§ TASK REQUIREMENTS: Go to the line holding "deportiva, disfrutaron de ejercitarse" in the data below. Return it and each line after it through the last, exactly, and skip the pictures.
MATERIAL FOR THE TASK: Begin
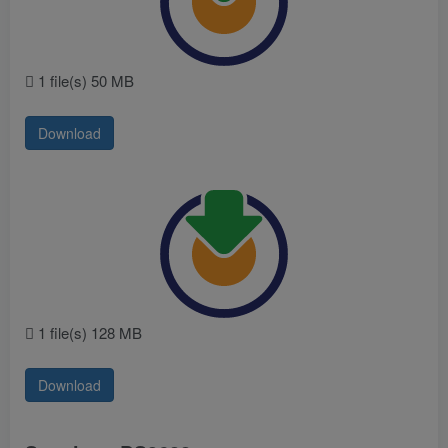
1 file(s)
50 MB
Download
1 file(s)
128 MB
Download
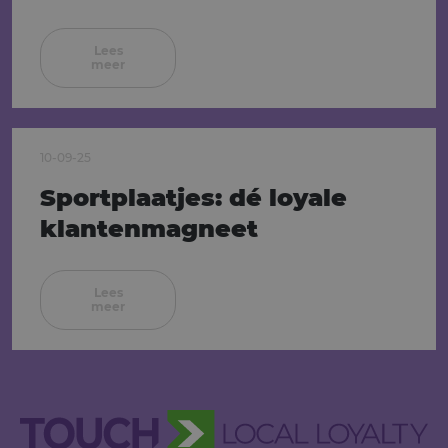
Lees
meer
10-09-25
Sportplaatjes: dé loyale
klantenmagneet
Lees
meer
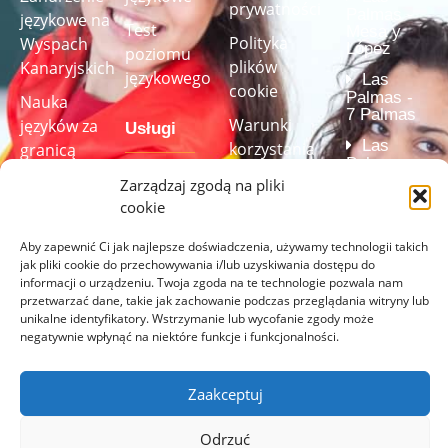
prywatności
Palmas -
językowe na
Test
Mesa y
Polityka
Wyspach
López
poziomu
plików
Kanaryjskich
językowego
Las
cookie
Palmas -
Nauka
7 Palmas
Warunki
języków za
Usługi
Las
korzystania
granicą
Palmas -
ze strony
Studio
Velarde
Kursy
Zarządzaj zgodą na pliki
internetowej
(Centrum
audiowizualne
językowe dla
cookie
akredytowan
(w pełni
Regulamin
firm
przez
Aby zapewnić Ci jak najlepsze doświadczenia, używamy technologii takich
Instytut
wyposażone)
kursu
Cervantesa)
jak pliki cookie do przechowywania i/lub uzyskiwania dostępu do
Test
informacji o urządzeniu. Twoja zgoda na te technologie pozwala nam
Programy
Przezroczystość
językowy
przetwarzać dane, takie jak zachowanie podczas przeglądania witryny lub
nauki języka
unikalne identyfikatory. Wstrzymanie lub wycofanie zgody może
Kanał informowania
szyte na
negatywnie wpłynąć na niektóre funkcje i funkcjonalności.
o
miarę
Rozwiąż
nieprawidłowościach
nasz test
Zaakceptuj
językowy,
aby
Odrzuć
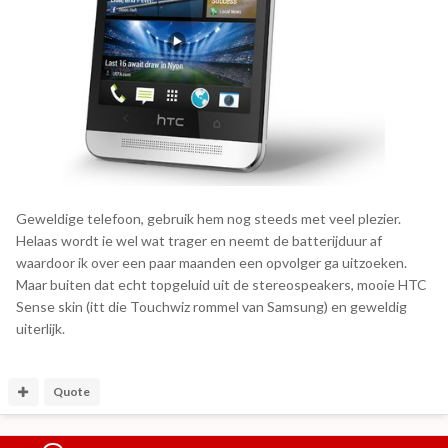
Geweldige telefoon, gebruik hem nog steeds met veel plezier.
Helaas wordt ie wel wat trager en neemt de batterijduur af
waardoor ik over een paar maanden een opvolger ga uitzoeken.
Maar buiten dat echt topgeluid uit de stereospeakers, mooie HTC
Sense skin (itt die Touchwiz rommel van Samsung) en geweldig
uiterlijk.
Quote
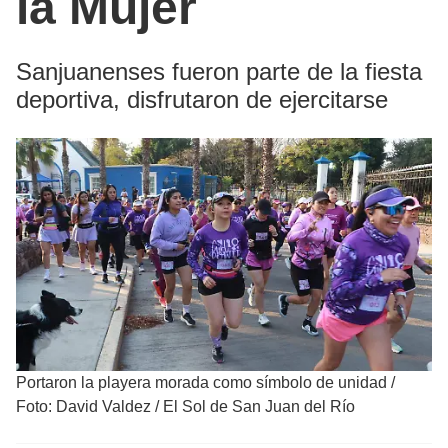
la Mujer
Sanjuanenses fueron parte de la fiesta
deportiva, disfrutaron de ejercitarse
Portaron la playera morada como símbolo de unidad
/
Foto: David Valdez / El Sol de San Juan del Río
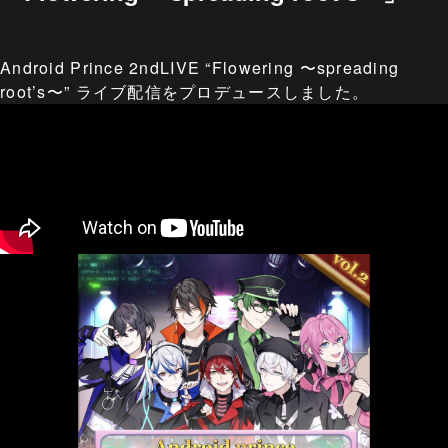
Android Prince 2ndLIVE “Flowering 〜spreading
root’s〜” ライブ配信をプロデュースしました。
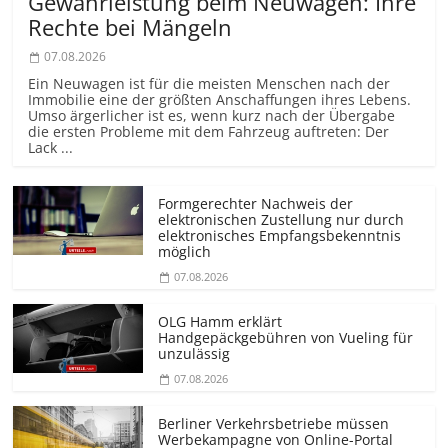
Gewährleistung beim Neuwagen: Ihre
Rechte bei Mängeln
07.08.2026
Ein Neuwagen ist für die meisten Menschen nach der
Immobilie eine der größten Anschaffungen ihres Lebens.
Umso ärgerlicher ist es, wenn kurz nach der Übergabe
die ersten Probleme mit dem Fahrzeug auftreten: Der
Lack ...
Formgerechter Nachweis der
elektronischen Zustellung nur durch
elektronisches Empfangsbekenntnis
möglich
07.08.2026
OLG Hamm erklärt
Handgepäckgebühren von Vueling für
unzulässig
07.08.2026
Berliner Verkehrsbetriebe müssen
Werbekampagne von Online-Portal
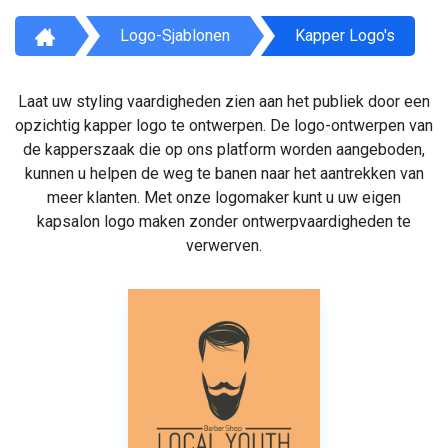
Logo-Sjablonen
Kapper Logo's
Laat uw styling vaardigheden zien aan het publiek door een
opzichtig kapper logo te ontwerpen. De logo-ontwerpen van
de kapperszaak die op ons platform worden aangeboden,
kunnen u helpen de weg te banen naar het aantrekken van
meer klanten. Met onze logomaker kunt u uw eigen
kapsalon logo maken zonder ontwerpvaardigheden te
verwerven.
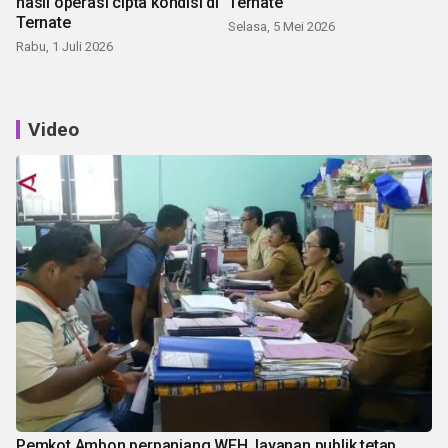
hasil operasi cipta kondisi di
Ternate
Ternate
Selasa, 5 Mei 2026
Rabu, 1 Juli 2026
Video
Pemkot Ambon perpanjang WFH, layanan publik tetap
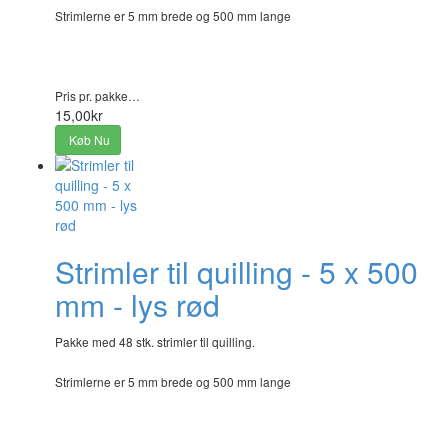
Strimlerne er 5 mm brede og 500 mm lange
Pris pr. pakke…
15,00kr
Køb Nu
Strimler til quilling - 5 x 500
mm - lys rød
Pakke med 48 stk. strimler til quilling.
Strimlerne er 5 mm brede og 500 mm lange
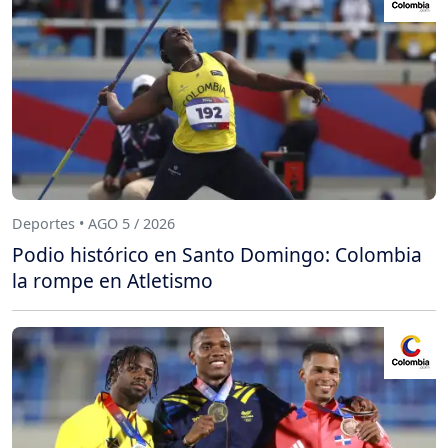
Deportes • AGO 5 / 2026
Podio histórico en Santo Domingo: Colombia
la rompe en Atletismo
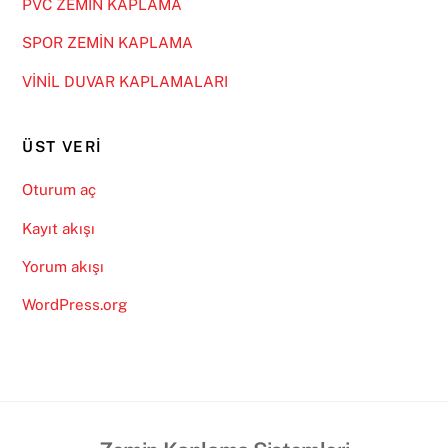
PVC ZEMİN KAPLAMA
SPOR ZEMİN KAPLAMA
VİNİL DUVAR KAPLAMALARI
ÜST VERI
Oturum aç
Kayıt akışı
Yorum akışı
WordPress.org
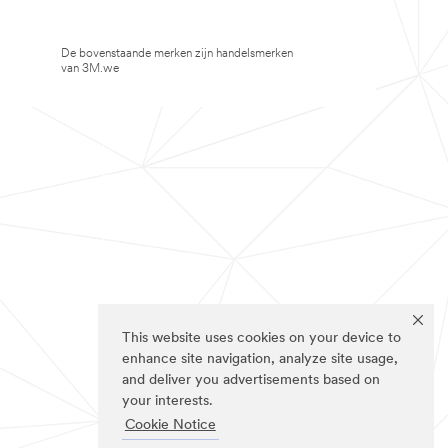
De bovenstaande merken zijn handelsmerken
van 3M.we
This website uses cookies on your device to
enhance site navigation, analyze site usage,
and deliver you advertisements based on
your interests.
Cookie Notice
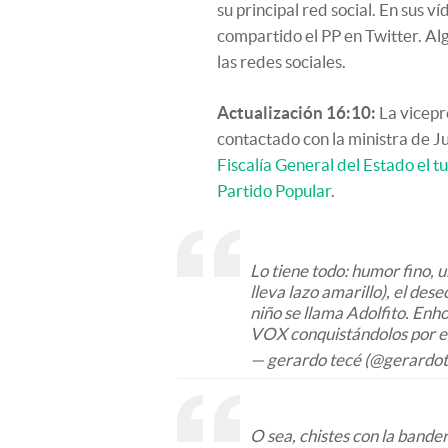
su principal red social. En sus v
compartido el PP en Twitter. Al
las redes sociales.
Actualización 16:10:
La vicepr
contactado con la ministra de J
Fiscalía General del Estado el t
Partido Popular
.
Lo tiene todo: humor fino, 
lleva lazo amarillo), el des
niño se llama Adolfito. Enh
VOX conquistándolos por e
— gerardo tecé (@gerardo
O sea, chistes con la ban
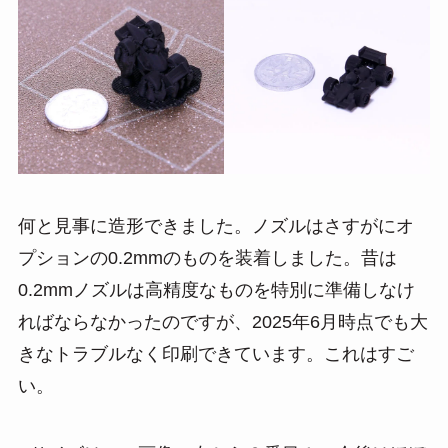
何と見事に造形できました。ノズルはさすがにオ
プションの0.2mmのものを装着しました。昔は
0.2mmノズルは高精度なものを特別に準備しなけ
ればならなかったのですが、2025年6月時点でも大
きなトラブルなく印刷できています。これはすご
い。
MATERIAL FOR THE TASK: End
§ WRITTEN SOLUTION:
deportiva, disfrutaron de ejercitarse
Portaron la playera morada como símbolo de unidad
/
Foto: David Valdez / El Sol de San Juan del Río
Android Prince 2ndLIVE “Flowering 〜spreading
root’s〜” ライブ配信をプロデュースしました。
Gewährleistung beim Neuwagen: Ihre
Rechte bei Mängeln
07.08.2026
Ein Neuwagen ist für die meisten Menschen nach der
Immobilie eine der größten Anschaffungen ihres Lebens.
Umso ärgerlicher ist es, wenn kurz nach der Übergabe
die ersten Probleme mit dem Fahrzeug auftreten: Der
Lack ...
Formgerechter Nachweis der
elektronischen Zustellung nur durch
elektronisches Empfangsbekenntnis
möglich
07.08.2026
OLG Hamm erklärt
Handgepäckgebühren von Vueling für
unzulässig
07.08.2026
Berliner Verkehrsbetriebe müssen
Werbekampagne von Online-Portal
Logo-Sjablonen
Kapper Logo's
Laat uw styling vaardigheden zien aan het publiek door een
opzichtig kapper logo te ontwerpen. De logo-ontwerpen van
de kapperszaak die op ons platform worden aangeboden,
kunnen u helpen de weg te banen naar het aantrekken van
meer klanten. Met onze logomaker kunt u uw eigen
kapsalon logo maken zonder ontwerpvaardigheden te
verwerven.
hasil operasi cipta kondisi di
Ternate
Ternate
Selasa, 5 Mei 2026
Rabu, 1 Juli 2026
Video
Pemkot Ambon perpanjang WFH, layanan publik tetap
Strimlerne er 5 mm brede og 500 mm lange
Pris pr. pakke…
15,00kr
Køb Nu
Strimler til quilling - 5 x 500
mm - lys rød
Pakke med 48 stk. strimler til quilling.
Strimlerne er 5 mm brede og 500 mm lange
Deportes • AGO 5 / 2026
Podio histórico en Santo Domingo: Colombia
la rompe en Atletismo
PVC ZEMİN KAPLAMA
SPOR ZEMİN KAPLAMA
VİNİL DUVAR KAPLAMALARI
ÜST VERI
Oturum aç
Kayıt akışı
Yorum akışı
WordPress.org
De bovenstaande merken zijn handelsmerken
van 3M.we
This website uses cookies on your device to
enhance site navigation, analyze site usage,
and deliver you advertisements based on
your interests.
Cookie Notice
su principal red social. En sus v
compartido el PP en Twitter. Al
las redes sociales.
Actualización 16:10:
La vicepr
contactado con la ministra de J
Fiscalía General del Estado el t
Partido Popular
.
Lo tiene todo: humor fino, 
lleva lazo amarillo), el des
niño se llama Adolfito. Enh
VOX conquistándolos por e
— gerardo tecé (@gerardo
O sea, chistes con la ban
何と見事に造形できました。ノズルはさすがにオ
プションの0.2mmのものを装着しました。昔は
0.2mmノズルは高精度なものを特別に準備しなけ
ればならなかったのですが、2025年6月時点でも大
きなトラブルなく印刷できています。これはすご
い。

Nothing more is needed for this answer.